Ainsi, Lissitzky accélère irréversiblement la transition du suprématisme à travers la troisième dimension dans l'architecture, à laquelle en viendra Malevitch dans ses «"Architectones" » et ses «"Planites" », alors que la plupart de ses élèves se limiteront à un simple transfert décoratif à l'objet des motifs planimétriques de la peinture. Entre autres extensions de sa méthode dans l’édition et la communication visuelle, à Vitebsk, il importe de signaler les premières études structurelles de Lissitzky et de ses élèves de l'Ounovis pour une tribune d'orateur, charpente de métal et de verre s'élevant à douze mètres de hauteur en diagonale, avec deux balcons superposés, connue sous le nom de "Tribune Lénine" (1920-1924). En 1921, Lissitzky est appelé à Moscou pour enseigner la peinture monumentale et diriger la faculté d'architecture aux Vkhoutemas, les «"Ateliers supérieurs d’État d'art et de technique". Les contradictions se radicalisent entre l'utopie suprématiste et le fonctionnalisme constructiviste souvent réduit, dévoyé dans l'utilitarisme.

En 1922, à l'occasion d'un séjour en Allemagne, il édite avec Ilya Ehrenbourg la revue "Viechtch-Objet- Gegenstand" et collabore à l'organisation de la première exposition d'art russe à Berlin et Amsterdam, devenant une sorte de médiateur entre les avant- gardes d'Europe de l'Est et de l'Ouest, notamment avec le Bauhaus, JJP Oud, Theo van Doesburg... Travaillant pour des éditeurs russes à Berlin, Lissitzky écrit et compose un livre exemplaire, ébauché deux ans plus tôt à Vitebsk, "Histoire suprématiste de deux carrés en six constructions" (1922), brillante variation typographique en noir et rouge avec jeu de trames, filets, caractères de corps et graisses différenciés, dispersés en légendes éclatées â travers le blanc des pages. La même discipline du "Proun" se retrouve dans un recueil de treize poèmes de Maïakovski, "Pour la voix" (1923), réalisé en manière de répertoire, où chaque poème a sa propre page de titre, construit comme un typogramme, figuratif ou non, conjuguant plusieurs tessitures de caractères, de filets et autres vignettes d'imprimerie.

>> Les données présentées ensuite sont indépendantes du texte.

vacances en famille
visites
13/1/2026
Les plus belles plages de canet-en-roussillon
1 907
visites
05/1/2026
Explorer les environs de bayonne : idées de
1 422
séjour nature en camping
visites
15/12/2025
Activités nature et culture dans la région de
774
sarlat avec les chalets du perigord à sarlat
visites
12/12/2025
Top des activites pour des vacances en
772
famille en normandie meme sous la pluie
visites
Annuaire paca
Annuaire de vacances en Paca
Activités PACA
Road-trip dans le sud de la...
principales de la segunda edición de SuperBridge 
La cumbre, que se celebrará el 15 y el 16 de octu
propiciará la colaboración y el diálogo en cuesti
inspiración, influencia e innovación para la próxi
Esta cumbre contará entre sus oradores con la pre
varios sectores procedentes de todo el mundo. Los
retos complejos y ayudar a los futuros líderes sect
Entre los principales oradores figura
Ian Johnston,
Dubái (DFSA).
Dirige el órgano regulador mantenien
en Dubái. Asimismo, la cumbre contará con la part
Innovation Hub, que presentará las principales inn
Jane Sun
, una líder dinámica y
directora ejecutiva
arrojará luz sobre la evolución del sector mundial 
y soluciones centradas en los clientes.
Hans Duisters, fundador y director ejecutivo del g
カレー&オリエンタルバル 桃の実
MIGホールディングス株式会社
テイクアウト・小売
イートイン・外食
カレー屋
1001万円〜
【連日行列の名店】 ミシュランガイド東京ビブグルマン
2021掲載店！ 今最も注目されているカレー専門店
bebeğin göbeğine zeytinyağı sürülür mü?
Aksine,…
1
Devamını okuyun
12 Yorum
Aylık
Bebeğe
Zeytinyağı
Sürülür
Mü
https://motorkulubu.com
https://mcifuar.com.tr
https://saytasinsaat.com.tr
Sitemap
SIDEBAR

La société Gutenberg le reconnaît pour membre. En 1923, à Hanovre, il transpose en lithographie des figures constructivistes à la gouache de 1920-1921, qui sont des projets de mannequins pour un ballet électromécanique, d'après "la Victoire sur le soleil", l’opéra de Kroutchenykh et Matiouchine, représenté en 1913 à Moscou avec des décors et des costumes de Malevitch, où apparut son premier carré noir et blanc. Toujours en 1923, pour la Grande Exposition d'art de Berlin, Lissitzky conçoit son "Espace Proun", qui marque le stade culminant de sa recherche et en résume l'ordre structurel, en positionnant sur plusieurs plans, à même les murs et le plafond de la salle, des reliefs polychromes au profil géométriquement épuré, selon une mise en page où déjà se dessinent les "Espaces de démonstration", dont la fonction plastique anticipe nos environnements contemporains. L'"Espace Proun" a été reconstruit en 1965 au musée d'Eindhoven. En 1924, la tuberculose contraint Lissitzky à partir pour la Suisse, dans un sanatorium de Brione, près de Locarno. Les frais sont assumés par l'entreprise Pelikan, de Hanovre, pour la quelle Lissitzky travaille à son logotype et son image publicitaire, dont l'influence sera grande et durable. Outre l'expérimentation photographique, du photogramme aux superpositions et photomontages constructivistes, il collabore à la revue "Merz" de Schwitters et participe avec Arp à la rédaction et à l’édition d'un livre décapant, "les Ismes de l'art". De même, l'architecture le requiert. Après la mise au point de la "Tribune Lénine" (1920-1924), il se consacre principalement, avec l'aide technique d'Emil Roth, â l'élaboration des plans de son maître-projet, le "Wolkenbügel" (1925), le "Porte-nuages", gratte-ciel horizontal sur trois piliers, de métal et de verre, pouvant être construit â certains carrefours du périphérique et des grands axes de Moscou, à la fois immeuble de bureaux et signal d'orientation, superbe, altier, transparent et nullement utopique...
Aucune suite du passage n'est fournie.